■ **WHAT IS BEING ASKED**
Keeping every word in place, write out the entries that come next.

SUPPLIED RECORDS below:

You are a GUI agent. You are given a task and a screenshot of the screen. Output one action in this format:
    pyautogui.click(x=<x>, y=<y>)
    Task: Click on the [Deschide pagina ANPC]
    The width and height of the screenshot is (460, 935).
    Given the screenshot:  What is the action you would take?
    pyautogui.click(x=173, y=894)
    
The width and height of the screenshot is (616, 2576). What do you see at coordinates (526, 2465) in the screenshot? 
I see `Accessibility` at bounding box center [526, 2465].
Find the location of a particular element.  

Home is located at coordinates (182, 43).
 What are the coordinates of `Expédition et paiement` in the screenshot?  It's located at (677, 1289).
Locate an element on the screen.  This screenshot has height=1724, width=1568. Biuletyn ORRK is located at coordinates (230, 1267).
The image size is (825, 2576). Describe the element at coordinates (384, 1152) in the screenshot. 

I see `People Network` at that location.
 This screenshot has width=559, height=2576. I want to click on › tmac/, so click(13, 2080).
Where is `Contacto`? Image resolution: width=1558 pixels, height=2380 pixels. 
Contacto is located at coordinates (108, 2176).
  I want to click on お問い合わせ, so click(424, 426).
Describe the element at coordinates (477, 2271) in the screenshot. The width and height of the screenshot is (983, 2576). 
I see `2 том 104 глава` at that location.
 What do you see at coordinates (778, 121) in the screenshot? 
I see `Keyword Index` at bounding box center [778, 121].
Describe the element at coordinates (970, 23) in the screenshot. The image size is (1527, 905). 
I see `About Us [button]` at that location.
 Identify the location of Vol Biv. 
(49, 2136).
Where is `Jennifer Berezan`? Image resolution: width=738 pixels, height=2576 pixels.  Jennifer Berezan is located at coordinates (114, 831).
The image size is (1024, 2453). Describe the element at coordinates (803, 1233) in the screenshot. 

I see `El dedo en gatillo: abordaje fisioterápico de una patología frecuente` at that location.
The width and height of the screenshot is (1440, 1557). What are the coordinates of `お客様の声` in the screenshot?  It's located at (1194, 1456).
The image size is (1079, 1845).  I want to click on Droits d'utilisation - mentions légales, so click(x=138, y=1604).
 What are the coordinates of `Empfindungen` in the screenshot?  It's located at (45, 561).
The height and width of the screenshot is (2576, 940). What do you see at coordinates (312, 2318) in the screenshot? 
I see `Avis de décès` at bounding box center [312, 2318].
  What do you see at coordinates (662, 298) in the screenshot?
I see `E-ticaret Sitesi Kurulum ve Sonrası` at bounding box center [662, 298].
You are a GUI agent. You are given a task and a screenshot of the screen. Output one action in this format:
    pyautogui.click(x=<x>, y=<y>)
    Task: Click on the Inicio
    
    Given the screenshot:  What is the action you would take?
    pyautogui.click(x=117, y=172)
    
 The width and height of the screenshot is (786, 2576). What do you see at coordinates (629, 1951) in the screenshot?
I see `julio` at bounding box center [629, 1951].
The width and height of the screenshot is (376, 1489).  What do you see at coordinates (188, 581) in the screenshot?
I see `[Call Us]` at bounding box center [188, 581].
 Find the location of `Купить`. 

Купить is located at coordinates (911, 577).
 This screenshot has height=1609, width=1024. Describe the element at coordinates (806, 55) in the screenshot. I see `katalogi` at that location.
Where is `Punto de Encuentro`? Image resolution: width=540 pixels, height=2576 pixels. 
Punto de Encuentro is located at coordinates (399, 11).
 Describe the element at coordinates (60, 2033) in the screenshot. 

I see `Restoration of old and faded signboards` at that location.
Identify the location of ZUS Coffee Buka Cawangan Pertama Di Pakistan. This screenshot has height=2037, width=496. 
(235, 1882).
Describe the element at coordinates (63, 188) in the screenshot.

End of SUPPLIED RECORDS.

■ **SOLVED EXERCISE**
You are a GUI agent. You are given a task and a screenshot of the screen. Output one action in this format:
    pyautogui.click(x=<x>, y=<y>)
    Task: Click on the [Deschide pagina ANPC]
    The width and height of the screenshot is (460, 935).
    Given the screenshot:  What is the action you would take?
    pyautogui.click(x=173, y=894)
    
The width and height of the screenshot is (616, 2576). What do you see at coordinates (526, 2465) in the screenshot? 
I see `Accessibility` at bounding box center [526, 2465].
Find the location of a particular element.  

Home is located at coordinates (182, 43).
 What are the coordinates of `Expédition et paiement` in the screenshot?  It's located at (677, 1289).
Locate an element on the screen.  This screenshot has height=1724, width=1568. Biuletyn ORRK is located at coordinates (230, 1267).
The image size is (825, 2576). Describe the element at coordinates (384, 1152) in the screenshot. 

I see `People Network` at that location.
 This screenshot has width=559, height=2576. I want to click on › tmac/, so click(13, 2080).
Where is `Contacto`? Image resolution: width=1558 pixels, height=2380 pixels. 
Contacto is located at coordinates (108, 2176).
  I want to click on お問い合わせ, so click(424, 426).
Describe the element at coordinates (477, 2271) in the screenshot. The width and height of the screenshot is (983, 2576). 
I see `2 том 104 глава` at that location.
 What do you see at coordinates (778, 121) in the screenshot? 
I see `Keyword Index` at bounding box center [778, 121].
Describe the element at coordinates (970, 23) in the screenshot. The image size is (1527, 905). 
I see `About Us [button]` at that location.
 Identify the location of Vol Biv. 
(49, 2136).
Where is `Jennifer Berezan`? Image resolution: width=738 pixels, height=2576 pixels.  Jennifer Berezan is located at coordinates (114, 831).
The image size is (1024, 2453). Describe the element at coordinates (803, 1233) in the screenshot. 

I see `El dedo en gatillo: abordaje fisioterápico de una patología frecuente` at that location.
The width and height of the screenshot is (1440, 1557). What are the coordinates of `お客様の声` in the screenshot?  It's located at (1194, 1456).
The image size is (1079, 1845).  I want to click on Droits d'utilisation - mentions légales, so click(x=138, y=1604).
 What are the coordinates of `Empfindungen` in the screenshot?  It's located at (45, 561).
The height and width of the screenshot is (2576, 940). What do you see at coordinates (312, 2318) in the screenshot? 
I see `Avis de décès` at bounding box center [312, 2318].
  What do you see at coordinates (662, 298) in the screenshot?
I see `E-ticaret Sitesi Kurulum ve Sonrası` at bounding box center [662, 298].
You are a GUI agent. You are given a task and a screenshot of the screen. Output one action in this format:
    pyautogui.click(x=<x>, y=<y>)
    Task: Click on the Inicio
    
    Given the screenshot:  What is the action you would take?
    pyautogui.click(x=117, y=172)
    
 The width and height of the screenshot is (786, 2576). What do you see at coordinates (629, 1951) in the screenshot?
I see `julio` at bounding box center [629, 1951].
The width and height of the screenshot is (376, 1489).  What do you see at coordinates (188, 581) in the screenshot?
I see `[Call Us]` at bounding box center [188, 581].
 Find the location of `Купить`. 

Купить is located at coordinates (911, 577).
 This screenshot has height=1609, width=1024. Describe the element at coordinates (806, 55) in the screenshot. I see `katalogi` at that location.
Where is `Punto de Encuentro`? Image resolution: width=540 pixels, height=2576 pixels. 
Punto de Encuentro is located at coordinates (399, 11).
 Describe the element at coordinates (60, 2033) in the screenshot. 

I see `Restoration of old and faded signboards` at that location.
Identify the location of ZUS Coffee Buka Cawangan Pertama Di Pakistan. This screenshot has height=2037, width=496. 
(235, 1882).
Describe the element at coordinates (63, 188) in the screenshot.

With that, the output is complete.